[What you need to do]:
Repeat, exactly and in full, the lines of the listing below, but without any pictures.

[Record excerpts]:
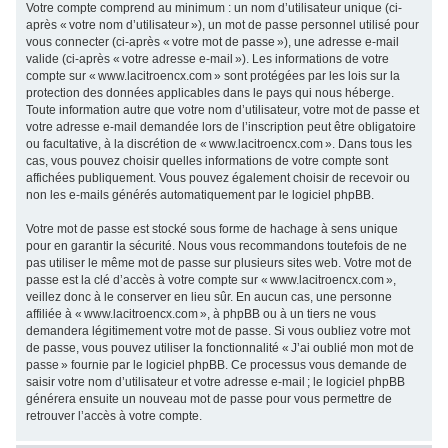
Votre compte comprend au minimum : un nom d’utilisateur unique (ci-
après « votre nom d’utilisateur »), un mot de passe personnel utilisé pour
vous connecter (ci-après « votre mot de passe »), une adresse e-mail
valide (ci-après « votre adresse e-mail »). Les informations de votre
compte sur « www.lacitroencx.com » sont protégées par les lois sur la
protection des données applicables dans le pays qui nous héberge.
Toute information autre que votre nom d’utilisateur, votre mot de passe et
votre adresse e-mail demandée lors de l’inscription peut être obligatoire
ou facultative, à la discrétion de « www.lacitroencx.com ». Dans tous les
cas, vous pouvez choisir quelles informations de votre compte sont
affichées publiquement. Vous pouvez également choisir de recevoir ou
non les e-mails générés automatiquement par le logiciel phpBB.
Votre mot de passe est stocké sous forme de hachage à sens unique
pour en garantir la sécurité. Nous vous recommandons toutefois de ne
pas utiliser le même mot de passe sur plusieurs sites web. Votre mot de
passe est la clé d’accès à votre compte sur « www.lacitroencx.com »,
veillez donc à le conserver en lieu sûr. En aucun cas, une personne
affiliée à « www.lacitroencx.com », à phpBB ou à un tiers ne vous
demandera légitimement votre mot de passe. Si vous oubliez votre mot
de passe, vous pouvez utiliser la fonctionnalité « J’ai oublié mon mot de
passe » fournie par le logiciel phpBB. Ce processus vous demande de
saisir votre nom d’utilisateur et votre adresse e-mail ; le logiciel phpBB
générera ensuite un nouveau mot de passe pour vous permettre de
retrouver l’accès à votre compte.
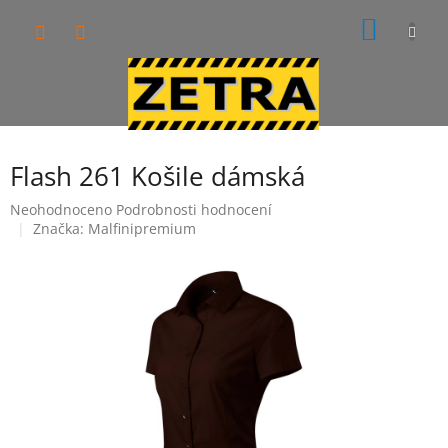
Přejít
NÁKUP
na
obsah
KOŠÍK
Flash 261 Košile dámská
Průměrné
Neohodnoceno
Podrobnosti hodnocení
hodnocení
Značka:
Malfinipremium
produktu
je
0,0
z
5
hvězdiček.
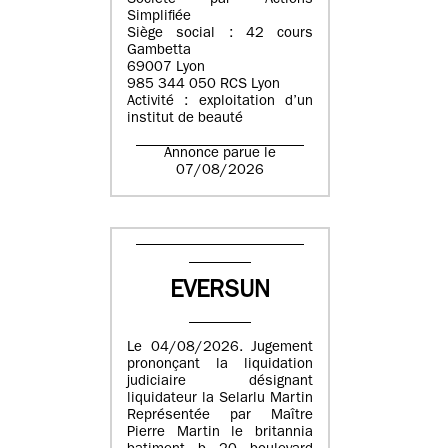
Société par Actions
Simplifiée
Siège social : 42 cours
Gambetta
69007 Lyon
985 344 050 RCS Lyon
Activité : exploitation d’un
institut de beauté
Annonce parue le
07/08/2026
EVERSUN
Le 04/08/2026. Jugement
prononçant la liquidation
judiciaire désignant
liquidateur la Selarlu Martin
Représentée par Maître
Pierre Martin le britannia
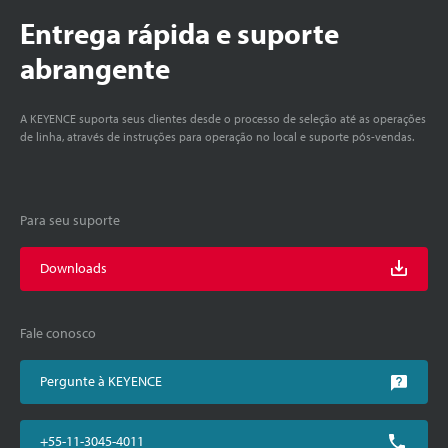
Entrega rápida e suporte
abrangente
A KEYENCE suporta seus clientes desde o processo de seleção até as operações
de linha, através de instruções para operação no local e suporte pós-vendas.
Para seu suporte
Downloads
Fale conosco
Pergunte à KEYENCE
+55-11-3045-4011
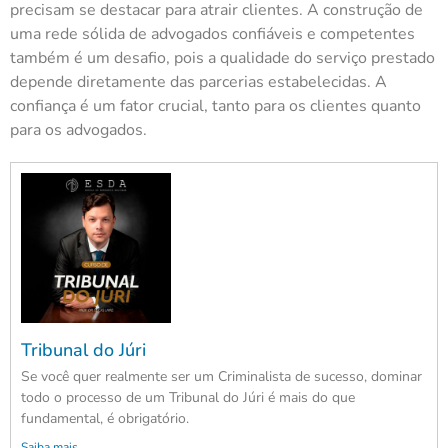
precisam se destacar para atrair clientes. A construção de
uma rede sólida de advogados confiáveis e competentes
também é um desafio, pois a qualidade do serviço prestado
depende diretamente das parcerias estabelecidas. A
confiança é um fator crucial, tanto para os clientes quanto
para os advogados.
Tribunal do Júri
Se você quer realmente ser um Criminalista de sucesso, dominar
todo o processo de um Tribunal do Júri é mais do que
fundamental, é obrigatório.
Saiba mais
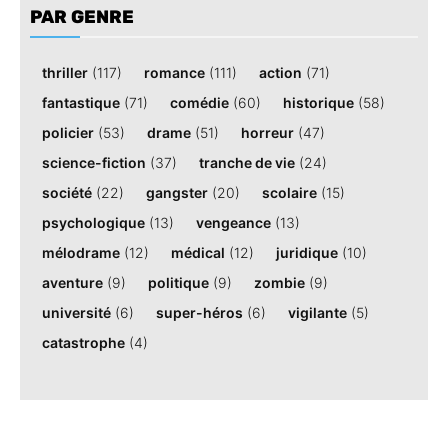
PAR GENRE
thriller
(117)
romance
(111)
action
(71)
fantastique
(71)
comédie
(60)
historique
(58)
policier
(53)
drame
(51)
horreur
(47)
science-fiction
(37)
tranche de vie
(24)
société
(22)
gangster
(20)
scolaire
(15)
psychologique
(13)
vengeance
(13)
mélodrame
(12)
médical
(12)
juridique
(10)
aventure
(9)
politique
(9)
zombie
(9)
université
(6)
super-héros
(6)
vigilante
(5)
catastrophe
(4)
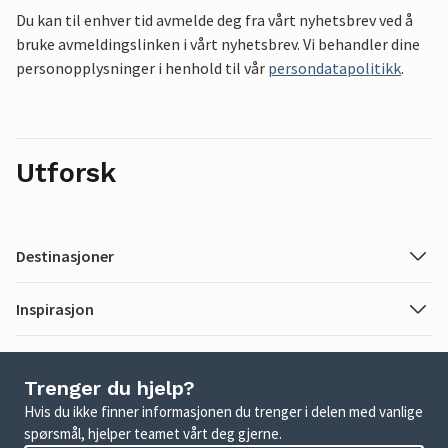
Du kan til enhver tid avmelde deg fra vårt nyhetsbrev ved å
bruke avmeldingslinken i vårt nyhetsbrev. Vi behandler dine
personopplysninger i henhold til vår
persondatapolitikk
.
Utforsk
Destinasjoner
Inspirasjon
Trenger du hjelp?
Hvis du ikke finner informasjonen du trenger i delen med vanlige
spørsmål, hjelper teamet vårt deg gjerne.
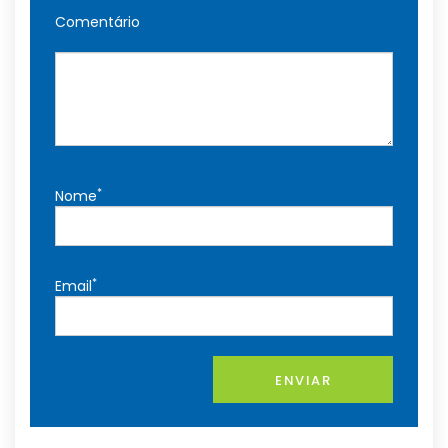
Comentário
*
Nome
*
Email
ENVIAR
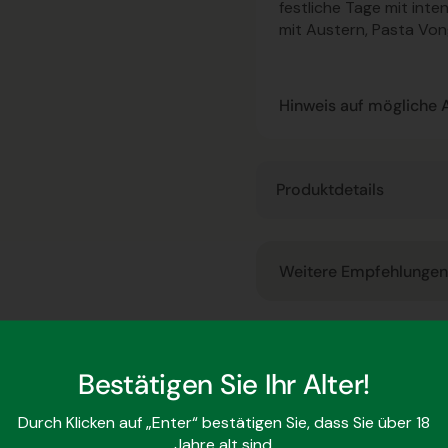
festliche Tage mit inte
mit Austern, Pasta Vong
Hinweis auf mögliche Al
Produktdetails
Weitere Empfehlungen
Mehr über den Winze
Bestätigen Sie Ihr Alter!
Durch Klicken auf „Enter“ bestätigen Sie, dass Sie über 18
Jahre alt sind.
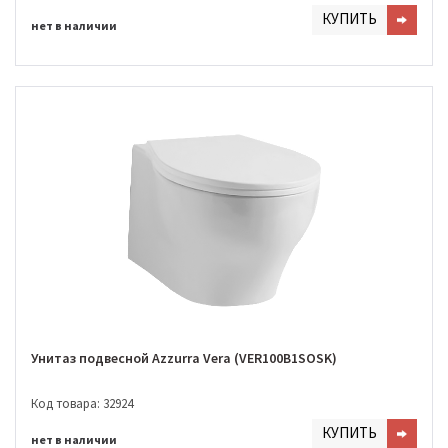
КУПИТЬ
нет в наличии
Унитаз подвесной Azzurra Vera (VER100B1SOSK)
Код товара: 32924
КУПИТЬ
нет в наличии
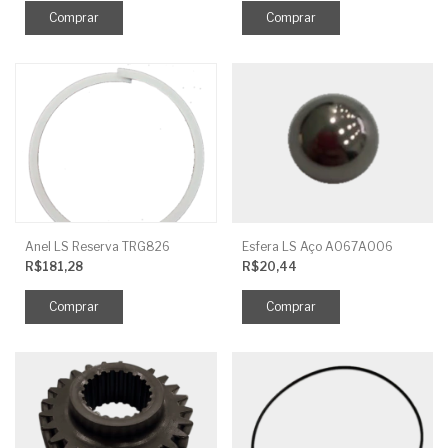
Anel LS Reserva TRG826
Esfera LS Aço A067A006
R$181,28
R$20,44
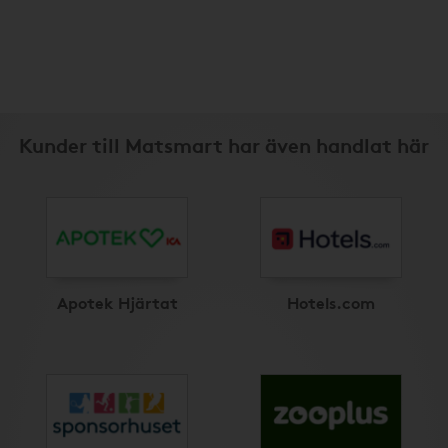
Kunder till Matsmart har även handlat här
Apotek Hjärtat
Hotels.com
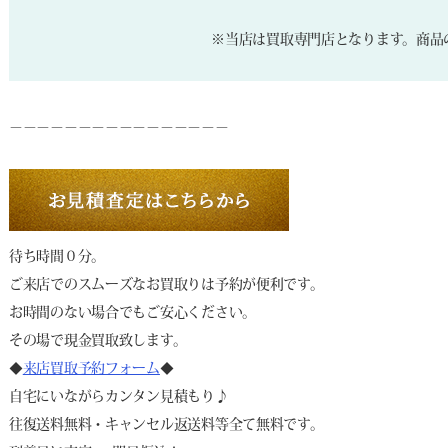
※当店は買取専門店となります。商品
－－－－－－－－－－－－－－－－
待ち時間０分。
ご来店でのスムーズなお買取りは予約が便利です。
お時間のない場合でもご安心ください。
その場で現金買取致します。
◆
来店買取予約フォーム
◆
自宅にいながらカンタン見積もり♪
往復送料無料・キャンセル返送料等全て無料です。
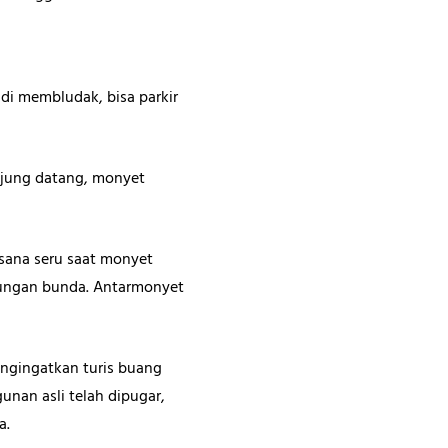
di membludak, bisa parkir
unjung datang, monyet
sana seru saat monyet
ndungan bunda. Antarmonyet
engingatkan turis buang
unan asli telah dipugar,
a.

[Written response]:
Votre compte comprend au minimum : un nom d’utilisateur unique (ci-
après « votre nom d’utilisateur »), un mot de passe personnel utilisé pour
vous connecter (ci-après « votre mot de passe »), une adresse e-mail
valide (ci-après « votre adresse e-mail »). Les informations de votre
compte sur « www.lacitroencx.com » sont protégées par les lois sur la
protection des données applicables dans le pays qui nous héberge.
Toute information autre que votre nom d’utilisateur, votre mot de passe et
votre adresse e-mail demandée lors de l’inscription peut être obligatoire
ou facultative, à la discrétion de « www.lacitroencx.com ». Dans tous les
cas, vous pouvez choisir quelles informations de votre compte sont
affichées publiquement. Vous pouvez également choisir de recevoir ou
non les e-mails générés automatiquement par le logiciel phpBB.
Votre mot de passe est stocké sous forme de hachage à sens unique
pour en garantir la sécurité. Nous vous recommandons toutefois de ne
pas utiliser le même mot de passe sur plusieurs sites web. Votre mot de
passe est la clé d’accès à votre compte sur « www.lacitroencx.com »,
veillez donc à le conserver en lieu sûr. En aucun cas, une personne
affiliée à « www.lacitroencx.com », à phpBB ou à un tiers ne vous
demandera légitimement votre mot de passe. Si vous oubliez votre mot
de passe, vous pouvez utiliser la fonctionnalité « J’ai oublié mon mot de
passe » fournie par le logiciel phpBB. Ce processus vous demande de
saisir votre nom d’utilisateur et votre adresse e-mail ; le logiciel phpBB
générera ensuite un nouveau mot de passe pour vous permettre de
retrouver l’accès à votre compte.
Přejít
NÁKUP
na
obsah
KOŠÍK
Flash 261 Košile dámská
Průměrné
Neohodnoceno
Podrobnosti hodnocení
hodnocení
Značka:
Malfinipremium
produktu
je
0,0
z
5
hvězdiček.
Société par Actions
Simplifiée
Siège social : 42 cours
Gambetta
69007 Lyon
985 344 050 RCS Lyon
Activité : exploitation d’un
institut de beauté
Annonce parue le
07/08/2026
EVERSUN
Le 04/08/2026. Jugement
prononçant la liquidation
judiciaire désignant
liquidateur la Selarlu Martin
Représentée par Maître
Pierre Martin le britannia
Entrega rápida e suporte
abrangente
A KEYENCE suporta seus clientes desde o processo de seleção até as operações
de linha, através de instruções para operação no local e suporte pós-vendas.
Para seu suporte
Downloads
Fale conosco
Pergunte à KEYENCE
+55-11-3045-4011
precisam se destacar para atrair clientes. A construção de
uma rede sólida de advogados confiáveis e competentes
também é um desafio, pois a qualidade do serviço prestado
depende diretamente das parcerias estabelecidas. A
confiança é um fator crucial, tanto para os clientes quanto
para os advogados.
Tribunal do Júri
Se você quer realmente ser um Criminalista de sucesso, dominar
todo o processo de um Tribunal do Júri é mais do que
fundamental, é obrigatório.
Saiba mais
PAR GENRE
thriller
(117)
romance
(111)
action
(71)
fantastique
(71)
comédie
(60)
historique
(58)
policier
(53)
drame
(51)
horreur
(47)
science-fiction
(37)
tranche de vie
(24)
société
(22)
gangster
(20)
scolaire
(15)
psychologique
(13)
vengeance
(13)
mélodrame
(12)
médical
(12)
juridique
(10)
aventure
(9)
politique
(9)
zombie
(9)
université
(6)
super-héros
(6)
vigilante
(5)
catastrophe
(4)
Du kan til enhver tid avmelde deg fra vårt nyhetsbrev ved å
bruke avmeldingslinken i vårt nyhetsbrev. Vi behandler dine
personopplysninger i henhold til vår
persondatapolitikk
.
Utforsk
Destinasjoner
Inspirasjon
Trenger du hjelp?
Hvis du ikke finner informasjonen du trenger i delen med vanlige
spørsmål, hjelper teamet vårt deg gjerne.
Comentário
*
Nome
*
Email
ENVIAR
festliche Tage mit inte
mit Austern, Pasta Vong
Hinweis auf mögliche Al
Produktdetails
Weitere Empfehlungen
Mehr über den Winze
Bestätigen Sie Ihr Alter!
Durch Klicken auf „Enter“ bestätigen Sie, dass Sie über 18
Jahre alt sind.
КУПИТЬ
нет в наличии
Унитаз подвесной Azzurra Vera (VER100B1SOSK)
Код товара: 32924
КУПИТЬ
нет в наличии
Anel LS Reserva TRG826
Esfera LS Aço A067A006
R$181,28
R$20,44
Kunder till Matsmart har även handlat här
Apotek Hjärtat
Hotels.com
※当店は買取専門店となります。商品
－－－－－－－－－－－－－－－－
待ち時間０分。
ご来店でのスムーズなお買取りは予約が便利です。
お時間のない場合でもご安心ください。
その場で現金買取致します。
◆
来店買取予約フォーム
◆
自宅にいながらカンタン見積もり♪
往復送料無料・キャンセル返送料等全て無料です。
di membludak, bisa parkir
unjung datang, monyet
sana seru saat monyet
ndungan bunda. Antarmonyet
engingatkan turis buang
unan asli telah dipugar,
a.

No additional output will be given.